The U.S. power mix is rapidly changing, but utilities still want the same thing — a resource mix that delivers the most reliable and safe electricity to customers at the lowest price.
Despite pronouncements from the White House, that preferred mix is no longer a portfolio based largely on coal and nuclear energy. Both those resources have seen their market share undercut by cheaper natural gas in recent years, pushing many of the oldest and least efficient plants offline.
Natural gas may fall victim to a similar situation within the typical two-decade utility planning horizon, according to new research.
“The Economics of Clean Energy Portfolios,” released by the nonprofit Rocky Mountain Institute (RMI) last month, shows that emerging mixes of renewable energy, storage, and other distributed energy resources (DERs) may soon be more cost effective than natural gas plants in most regions.
“For decades, utility planners have used the portfolio approach to power system planning and for their integrated resource planning (IRP),” RMI Electricity Practice Principal Mark Dyson, the paper’s lead author, told Utility Dive. “This paper demonstrates that, because of technology and cost advances, portfolios of renewables, batteries, demand response and energy efficiency can replace fossil fuel assets.”
The paper has already attracted attention in clean energy circles.
“RMI’s modeling shows the portfolio can replace natural gas plants and save ratepayers money,” said Lon Huber, a vice president at Strategen Consulting, who helps states craft clean energy policy in regulatory proceedings.
The problem, RMI warns, is that developers engaged in a “rush to gas” have already planned $110 billion in gas plant investments by 2025. That trend could lock in $1 trillion in costs to the U.S. power sector by 2030 if it continues, analysts warn, and make it more difficult for renewables and batteries to get a foothold in the market.
The gas rush will likely continue, analysts say, if regulators and lawmakers do not provide new incentives and market rules to encourage battery storage and demand management, which will provide crucial flexibility in emerging clean energy portfolios.
Progress on that front is uneven, but some utilities are beginning to see the value in clean energy portfolios and are changing investment plans as a result.
The portfolio approach
More than half of the U.S. thermal generation capacity is over 30 years old and will reach retirement age by 2030, RMI reports. More efficient, lower-cost turbines and historic lows in natural gas prices have created the “rush to gas” to replace the retiring capacity.
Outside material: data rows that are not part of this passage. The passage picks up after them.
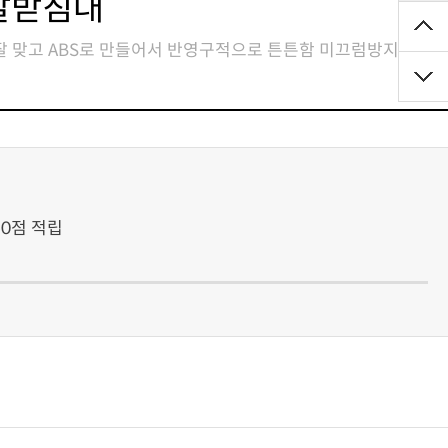
 발받침대
50점 적립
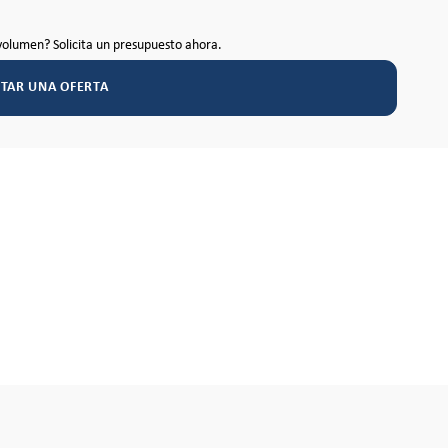
volumen? Solicita un presupuesto ahora.
ITAR UNA OFERTA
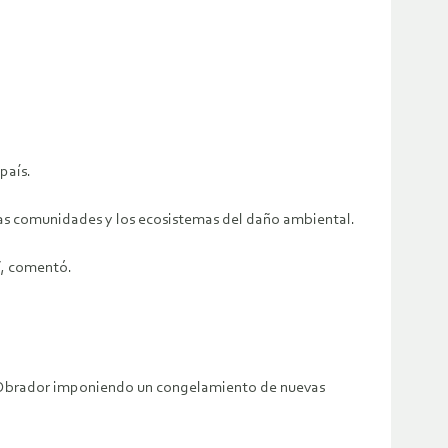
país.
las comunidades y los ecosistemas del daño ambiental.
”, comentó.
ez Obrador imponiendo un congelamiento de nuevas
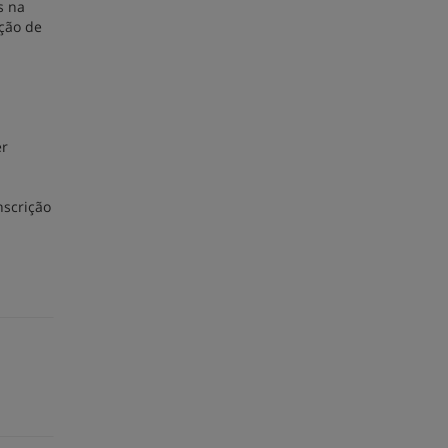
s na
nção de
a
er
nscrição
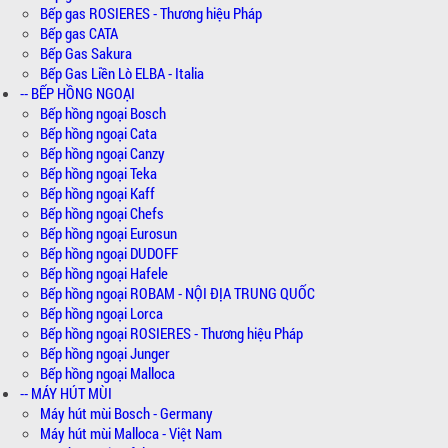
Bếp gas ROSIERES - Thương hiệu Pháp
Bếp gas CATA
Bếp Gas Sakura
Bếp Gas Liền Lò ELBA - Italia
-- BẾP HỒNG NGOẠI
Bếp hồng ngoại Bosch
Bếp hồng ngoại Cata
Bếp hồng ngoại Canzy
Bếp hồng ngoại Teka
Bếp hồng ngoại Kaff
Bếp hồng ngoại Chefs
Bếp hồng ngoại Eurosun
Bếp hồng ngoại DUDOFF
Bếp hồng ngoại Hafele
Bếp hồng ngoại ROBAM - NỘI ĐỊA TRUNG QUỐC
Bếp hồng ngoại Lorca
Bếp hồng ngoại ROSIERES - Thương hiệu Pháp
Bếp hồng ngoại Junger
Bếp hồng ngoại Malloca
-- MÁY HÚT MÙI
Máy hút mùi Bosch - Germany
Máy hút mùi Malloca - Việt Nam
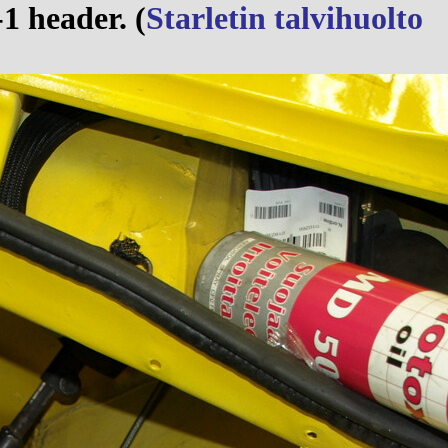
1 header. (
Starletin talvihuolto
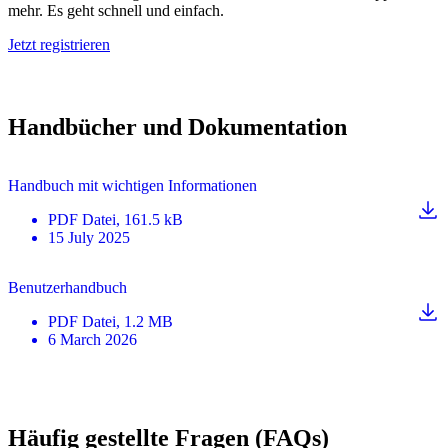
mehr. Es geht schnell und einfach.
Jetzt registrieren
Handbücher und Dokumentation
Handbuch mit wichtigen Informationen
PDF
Datei
, 161.5 kB
15 July 2025
Benutzerhandbuch
PDF
Datei
, 1.2 MB
6 March 2026
Häufig gestellte Fragen (FAQs)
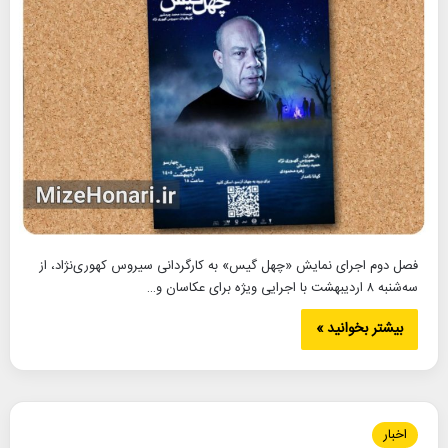
فصل دوم اجرای نمایش «چهل گیس» به کارگردانی سیروس کهوری‌نژاد، از
سه‌شنبه ۸ اردیبهشت با اجرایی ویژه برای عکاسان و…
بیشتر بخوانید »
اخبار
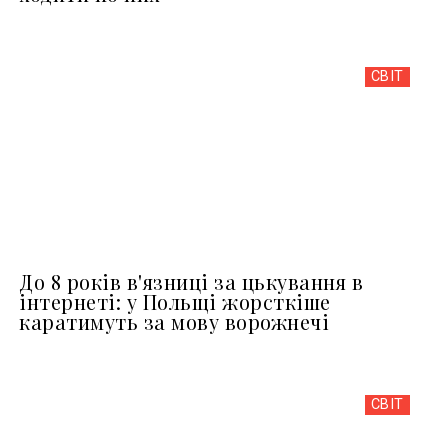
СВІТ
До 8 років в'язниці за цькування в
інтернеті: у Польщі жорсткіше
каратимуть за мову ворожнечі
СВІТ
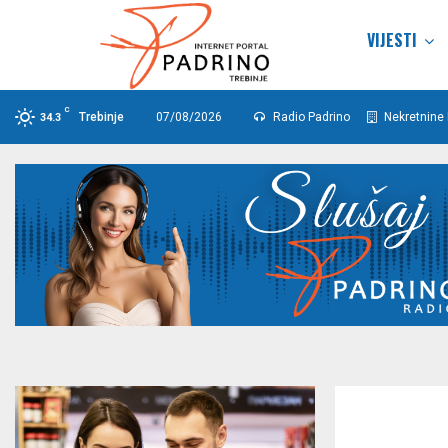
VIJESTI
C
Trebinje
07/08/2026
Radio Padrino
Nekretnine 
34.3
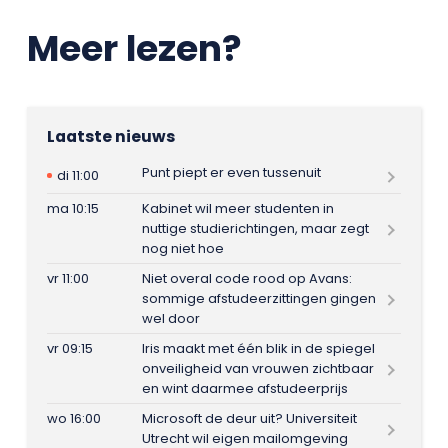
Meer lezen?
Laatste nieuws
Punt piept er even tussenuit
di 11:00
ma 10:15
Kabinet wil meer studenten in
nuttige studierichtingen, maar zegt
nog niet hoe
vr 11:00
Niet overal code rood op Avans:
sommige afstudeerzittingen gingen
wel door
vr 09:15
Iris maakt met één blik in de spiegel
onveiligheid van vrouwen zichtbaar
en wint daarmee afstudeerprijs
wo 16:00
Microsoft de deur uit? Universiteit
Utrecht wil eigen mailomgeving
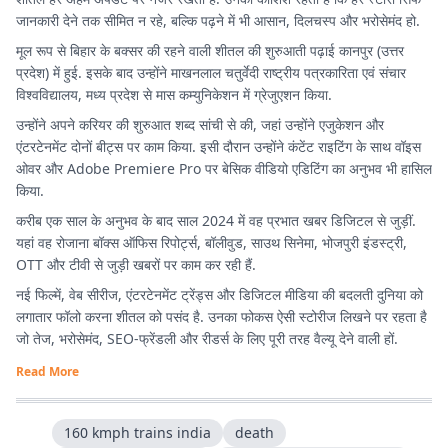
जानकारी देने तक सीमित न रहे, बल्कि पढ़ने में भी आसान, दिलचस्प और भरोसेमंद हो.
मूल रूप से बिहार के बक्सर की रहने वाली शीतल की शुरुआती पढ़ाई कानपुर (उत्तर
प्रदेश) में हुई. इसके बाद उन्होंने माखनलाल चतुर्वेदी राष्ट्रीय पत्रकारिता एवं संचार
विश्वविद्यालय, मध्य प्रदेश से मास कम्युनिकेशन में ग्रेजुएशन किया.
उन्होंने अपने करियर की शुरुआत शब्द सांची से की, जहां उन्होंने एजुकेशन और
एंटरटेनमेंट दोनों बीट्स पर काम किया. इसी दौरान उन्होंने कंटेंट राइटिंग के साथ वॉइस
ओवर और Adobe Premiere Pro पर बेसिक वीडियो एडिटिंग का अनुभव भी हासिल
किया.
करीब एक साल के अनुभव के बाद साल 2024 में वह प्रभात खबर डिजिटल से जुड़ीं.
यहां वह रोजाना बॉक्स ऑफिस रिपोर्ट्स, बॉलीवुड, साउथ सिनेमा, भोजपुरी इंडस्ट्री,
OTT और टीवी से जुड़ी खबरों पर काम कर रही हैं.
नई फिल्में, वेब सीरीज, एंटरटेनमेंट ट्रेंड्स और डिजिटल मीडिया की बदलती दुनिया को
लगातार फॉलो करना शीतल को पसंद है. उनका फोकस ऐसी स्टोरीज लिखने पर रहता है
जो तेज, भरोसेमंद, SEO-फ्रेंडली और रीडर्स के लिए पूरी तरह वैल्यू देने वाली हों.
Read More
160 kmph trains india
death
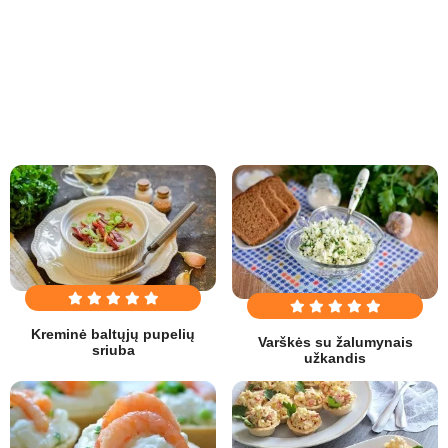
Kreminė baltųjų pupelių
Varškės su žalumynais
sriuba
užkandis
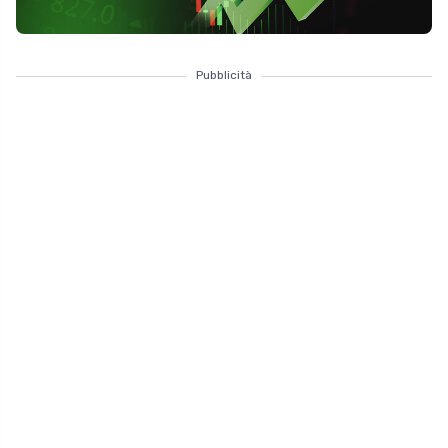
Pubblicità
Utility and system planners and independent power producers (IPPs) have announced more than $110 billion in natural gas generation investments through 2025, the report adds. If the rush continues through 2030, the investment could reach over $500 billion for plants and $480 billion in fuel costs — and lock in billions of tons of CO2 emissions.
But the levelized costs of renewables, distributed energy resources (DER) and battery storage “have fallen precipitously” RMI notes. Combined into “clean energy portfolios,” these resources can “provide the same services as power plants, often at net cost savings.”
To quantify this, RMI compared the costs of four currently proposed natural gas plants with “optimized, region-specific clean energy portfolios.” Two of the plants were CCGTs, “planned for high capacity-factor operation,” and two were combustion turbine (CT) power plants, “planned for peak-hour operation.”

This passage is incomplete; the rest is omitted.